遠藤選手は「ボランチだったら、相手を背負って受ける。センターバックをやるとボランチの気持ちが良く分かる。だから、センターバックで「ターン」「来てる」と声が出せるし、その周りに対しての声掛けの工夫が出来る。今は、センターバックの方がやりやすい。このサッカーで(浦和のサッカー)ボランチがどうやるか理解できる。守備では、攻めているときに後ろのリスクマネジメントを考える。攻撃では、フリーになるから持ち運んで縦パスやサイドチェンジを考える」と話していた。

ボランチ1枚がDFラインに降りてくるなど可変的な浦和のシステムは、非常に難しく慣れるのには時間が掛かるものである。湘南も3DFでだが、浦和とは違う。なのに、移籍して間もないのに何年も浦和でプレーをしていたかのようにチームに溶け込んでいった。

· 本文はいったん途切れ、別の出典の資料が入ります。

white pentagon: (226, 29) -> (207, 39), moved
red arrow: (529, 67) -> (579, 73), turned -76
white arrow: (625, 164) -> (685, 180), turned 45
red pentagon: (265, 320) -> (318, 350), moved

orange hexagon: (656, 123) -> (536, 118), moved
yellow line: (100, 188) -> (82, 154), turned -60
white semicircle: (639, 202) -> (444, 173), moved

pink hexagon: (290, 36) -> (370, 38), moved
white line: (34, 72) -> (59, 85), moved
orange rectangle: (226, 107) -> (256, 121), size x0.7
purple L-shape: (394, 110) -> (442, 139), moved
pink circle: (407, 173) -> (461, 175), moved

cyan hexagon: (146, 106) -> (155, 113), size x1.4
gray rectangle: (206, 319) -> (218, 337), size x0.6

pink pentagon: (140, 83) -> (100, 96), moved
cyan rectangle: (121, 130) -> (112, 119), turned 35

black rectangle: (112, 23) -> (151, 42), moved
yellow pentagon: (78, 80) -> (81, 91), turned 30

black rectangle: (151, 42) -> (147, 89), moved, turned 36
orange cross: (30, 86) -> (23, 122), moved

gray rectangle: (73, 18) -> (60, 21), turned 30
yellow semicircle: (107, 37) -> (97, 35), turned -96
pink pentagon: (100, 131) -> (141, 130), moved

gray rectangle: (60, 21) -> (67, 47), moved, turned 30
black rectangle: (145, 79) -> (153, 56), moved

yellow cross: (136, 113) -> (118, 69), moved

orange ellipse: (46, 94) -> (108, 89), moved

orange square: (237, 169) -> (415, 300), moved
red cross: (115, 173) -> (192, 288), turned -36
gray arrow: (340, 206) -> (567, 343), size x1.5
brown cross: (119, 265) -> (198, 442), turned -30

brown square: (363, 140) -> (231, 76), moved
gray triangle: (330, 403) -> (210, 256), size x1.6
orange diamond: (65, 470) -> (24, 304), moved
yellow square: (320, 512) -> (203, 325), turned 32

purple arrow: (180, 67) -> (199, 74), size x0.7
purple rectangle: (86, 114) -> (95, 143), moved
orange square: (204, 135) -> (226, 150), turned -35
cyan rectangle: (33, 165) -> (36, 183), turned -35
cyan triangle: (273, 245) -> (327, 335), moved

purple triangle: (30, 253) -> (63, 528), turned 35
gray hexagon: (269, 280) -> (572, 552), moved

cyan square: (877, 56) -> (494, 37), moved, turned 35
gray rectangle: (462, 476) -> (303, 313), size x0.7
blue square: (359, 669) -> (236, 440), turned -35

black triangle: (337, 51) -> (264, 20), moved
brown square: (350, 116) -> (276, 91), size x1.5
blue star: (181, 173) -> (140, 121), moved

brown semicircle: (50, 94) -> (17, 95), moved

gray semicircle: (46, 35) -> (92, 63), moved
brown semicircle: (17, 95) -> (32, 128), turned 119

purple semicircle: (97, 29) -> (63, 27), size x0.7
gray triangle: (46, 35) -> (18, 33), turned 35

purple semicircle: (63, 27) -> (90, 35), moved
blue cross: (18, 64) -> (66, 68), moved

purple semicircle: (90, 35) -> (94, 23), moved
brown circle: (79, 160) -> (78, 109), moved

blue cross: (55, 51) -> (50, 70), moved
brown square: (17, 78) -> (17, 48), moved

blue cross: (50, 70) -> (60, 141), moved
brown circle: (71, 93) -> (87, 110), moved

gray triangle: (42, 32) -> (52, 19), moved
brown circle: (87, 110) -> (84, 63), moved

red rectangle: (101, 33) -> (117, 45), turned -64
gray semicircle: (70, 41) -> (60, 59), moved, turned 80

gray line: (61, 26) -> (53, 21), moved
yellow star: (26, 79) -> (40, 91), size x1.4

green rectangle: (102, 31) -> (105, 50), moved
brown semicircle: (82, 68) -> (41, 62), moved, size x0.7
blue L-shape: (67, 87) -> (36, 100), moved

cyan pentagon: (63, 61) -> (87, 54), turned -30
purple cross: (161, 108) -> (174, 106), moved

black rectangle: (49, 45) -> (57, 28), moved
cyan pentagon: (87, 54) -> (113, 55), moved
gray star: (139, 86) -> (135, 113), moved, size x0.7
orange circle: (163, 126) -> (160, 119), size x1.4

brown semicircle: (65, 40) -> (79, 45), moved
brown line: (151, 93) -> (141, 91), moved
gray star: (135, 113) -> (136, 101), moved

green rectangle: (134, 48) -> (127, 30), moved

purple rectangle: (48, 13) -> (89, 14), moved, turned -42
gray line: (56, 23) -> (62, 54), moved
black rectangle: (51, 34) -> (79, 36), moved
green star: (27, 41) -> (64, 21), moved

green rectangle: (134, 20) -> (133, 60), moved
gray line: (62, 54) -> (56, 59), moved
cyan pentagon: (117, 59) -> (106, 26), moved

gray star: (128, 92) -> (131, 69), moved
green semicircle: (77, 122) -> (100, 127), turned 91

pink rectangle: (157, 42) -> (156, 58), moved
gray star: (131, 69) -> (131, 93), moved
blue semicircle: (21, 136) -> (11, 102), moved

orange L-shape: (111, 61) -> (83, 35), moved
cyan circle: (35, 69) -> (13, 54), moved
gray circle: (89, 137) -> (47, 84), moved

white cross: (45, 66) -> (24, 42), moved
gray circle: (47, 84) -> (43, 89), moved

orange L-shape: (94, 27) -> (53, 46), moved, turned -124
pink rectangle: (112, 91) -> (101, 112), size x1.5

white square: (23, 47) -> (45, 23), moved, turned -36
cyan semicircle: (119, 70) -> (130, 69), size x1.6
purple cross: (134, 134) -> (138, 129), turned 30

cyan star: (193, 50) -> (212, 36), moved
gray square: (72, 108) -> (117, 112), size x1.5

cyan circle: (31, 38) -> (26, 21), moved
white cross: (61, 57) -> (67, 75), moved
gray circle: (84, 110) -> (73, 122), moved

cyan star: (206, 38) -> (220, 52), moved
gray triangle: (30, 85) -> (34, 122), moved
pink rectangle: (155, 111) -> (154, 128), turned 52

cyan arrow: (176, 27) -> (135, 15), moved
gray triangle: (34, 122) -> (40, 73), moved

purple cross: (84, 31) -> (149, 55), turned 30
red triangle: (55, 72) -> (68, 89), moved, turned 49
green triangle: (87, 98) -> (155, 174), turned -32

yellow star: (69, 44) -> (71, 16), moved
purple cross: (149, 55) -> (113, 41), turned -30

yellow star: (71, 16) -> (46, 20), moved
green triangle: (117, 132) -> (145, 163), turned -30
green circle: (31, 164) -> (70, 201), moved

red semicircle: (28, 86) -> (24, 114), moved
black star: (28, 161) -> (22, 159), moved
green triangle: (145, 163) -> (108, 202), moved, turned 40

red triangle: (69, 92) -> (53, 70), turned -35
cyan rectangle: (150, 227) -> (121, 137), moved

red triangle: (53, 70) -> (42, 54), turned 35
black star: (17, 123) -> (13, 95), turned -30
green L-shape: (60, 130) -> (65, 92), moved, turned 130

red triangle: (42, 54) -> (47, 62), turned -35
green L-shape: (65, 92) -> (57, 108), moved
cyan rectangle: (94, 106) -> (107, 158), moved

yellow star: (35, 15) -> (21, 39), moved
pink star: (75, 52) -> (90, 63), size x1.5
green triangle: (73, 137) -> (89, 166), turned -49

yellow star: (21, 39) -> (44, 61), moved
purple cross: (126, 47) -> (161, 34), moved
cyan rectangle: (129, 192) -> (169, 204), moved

また、違うポジションをやることにより、ポジション別の動きや連携の理解を深めていった。
遠藤選手は、サッカーの知能指数が非常に高い。だが、それだけでチームに馴染んだわけではない。今シーズン、浦和に移籍して来た選手のなかで「浦和を優勝させる!」と断言したのは、遠藤選手だけであった。その思いは、資産価値として計り知れないほど尊い。その思いが強いからこそ、チームの浸透度が高く、ピッチで輝くことが出来るのだ。

次節は、遠藤選手の古巣である湘南戦である。初めての古巣との対戦に下手なプレーは見せられないプレシャーがあるだろう。だが、遠藤選手はピッチで浦和の男としての価値を示してくれるはずだ。男の価値は、ピッチで決まる!!

Q. オフシーズンに西川周作選手が、膝の遊離体の除去手術を行いました。遊離体について教えて下さい。

A. 軟骨が剥がれて落ちた遊離体は、関節の中で動き俗にネズミとも言われています。空間に居れば邪魔になりませんが、たまたま関節に挟まってしまい膝がロッキングを起こして動かなくなったり、半月板の下に潜り込んでしまうと痛みが出ます。恐らく西川選手は、膝の怪我により軟骨が損傷し、それが膝の関節の中に落ちていたのを除去したのでしょう。軟骨が剥がれ落ちて遊離体となった除去手術は、内視鏡で取るだけですから簡単な手術です。